What about the other bugs you eat routinely?  Have you ever swallowed a bug while riding a bike or motorcycle, or jogging?  Of course you have.  And not just the times you remember -- most of the insects you devour are too small for you to even feel it happening.  If you have dust, you eat dust mites (and their feces and skin-droppings).  "A typical used mattress may have anywhere from 100,000 to 10 million mites inside. (Ten percent of the weight of a two year old pillow can be composed of dead mites and their droppings.)"

Then there are all the insect pieces and parts in your food.  The Food and Drug Administration states that "Tomato juice, for example, may average '10 or more fly eggs per 100 grams [the equivalent of a small juice glass] or five or more fly eggs and one or more maggots.' Tomato paste and other pizza sauces are allowed a denser infestation — 30 or more fly eggs per 100 grams or 15 or more fly eggs and one or more maggots per 100 grams."  Limits are placed on insect filth, insects, larvae, mites, eggs, flies, parasites, but some amount of all are allowed.  Let's face it, if you eat food, you eat insects -- they're teeny, and they like the same vegetables we do.       

This lovely New York Times article explains that a common dye used in food, drinks and cosmetics is actually derived from crushed bugs.  Turns out that the "artificial color" in your pink lemonade or your lipstick comes from the Cochineal --  quite probably, you already enjoy a steady diet of beetle juice.

But I digress.  Weren't we asking about spiders, and whether they crawled in your mouth while you were asleep?  Of course they do.  But once you've accepted the idea that you are more or less constantly eating bugs, the idea of swallowing spiders in your sleep becomes less repulsive.  Maybe we shouldn't reflexively snap that "That's not possible!  It's a hoax!"  Putting a number on it isn't right -- there is no scientific "average".  But considering that there are trillions upon trillions of tiny little spiders in the world, the idea of some ending up in your mouth isn't so far-fetched.  Jeff Corwin may be a lot of things, but maybe he isn't such a big, fat liar after all.

--- Morning Cup O' Doom ---


  1. Jeff Corwin IS a big, fat liar!! Of the biggest, fattest proportion!

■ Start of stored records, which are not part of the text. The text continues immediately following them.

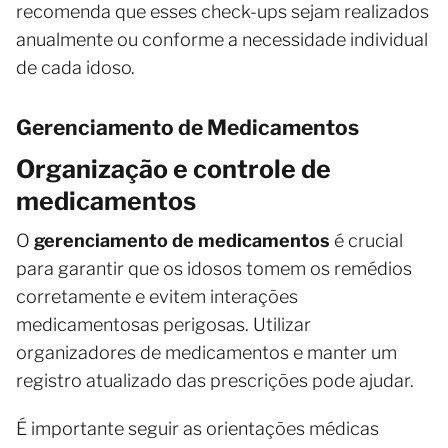
recomenda que esses check-ups sejam realizados
anualmente ou conforme a necessidade individual
de cada idoso.
Gerenciamento de Medicamentos
Organização e controle de
medicamentos
O
gerenciamento de medicamentos
é crucial
para garantir que os idosos tomem os remédios
corretamente e evitem interações
medicamentosas perigosas. Utilizar
organizadores de medicamentos e manter um
registro atualizado das prescrições pode ajudar.
É importante seguir as orientações médicas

It is a well known fact that spiders are afraid of the dark. They do not crawl into your mouth as you slumber, or eat your toes, or web your eyelids shut, or leave little eggs sacs filled with millions of little spiders in your favorite shoes.

  2. This was a good read..... I feel way better about my snoring and way worse about my bloody marys!

  3. The fact that there IS a recorded case of a guy having to have a spider removed from his ear say it is absolutely possible that they could get in your mouth.

  4. Of course it's possible! Almost anything is possible. If there were good statistics on this, I wouldn't be surprised to hear that at least one case in history has been documented. In fact, I wouldn't even be surprised to learn that most people eventually swallow at least one tiny spider in the course of their lives. But there are a couple good reasons to suspect that this is not at all common or likely to happen. One is that it's not documented; in other words it's probably quite rare. And the other is because spiders (like all other successful living things, i.e. creatures that exist) are really good at avoiding what's not good for them! Spiders that routinely walk into wet cavities and are sucked in by sporadic winds (inhalation during snoring) to a sure death in somebody's esophagus or lungs are simply not likely to be successful. And just as there are lots of spiders out there, there are lots of breathing mouths and noses of all sorts of breathing vertebrates (dogs, cats, alligators, rabbits, foxes, wildebeasts, etc., etc.). So, I'm guessing spiders are actually really good at avoiding crawling into mouths and other stupid places to go hide. Never underestimate the intelligence of a creature that can make a fancy net to catch its own food!

  5. I had what i thought was fluid in my ear, went to the dr. and they flushed out a small spider !!!!